[Source material Boundary: Start]

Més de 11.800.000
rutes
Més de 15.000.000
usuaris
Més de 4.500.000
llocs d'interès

[Source material Boundary: End]
[Source material Boundary: Start]

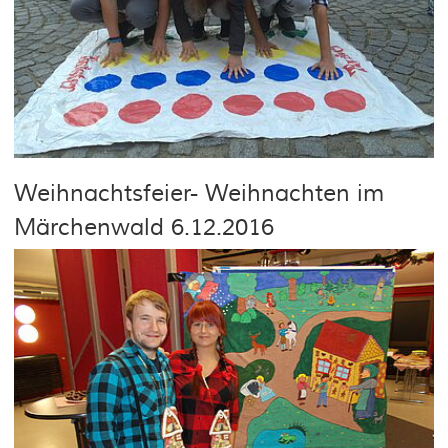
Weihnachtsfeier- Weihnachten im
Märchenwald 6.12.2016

[Source material Boundary: End]

In the data above, retype exactly and only the lines between the one holding "Més de 11.800.000" and the one holding "llocs d'interès", inclusive.

Més de 11.800.000
rutes
Més de 15.000.000
usuaris
Més de 4.500.000
llocs d'interès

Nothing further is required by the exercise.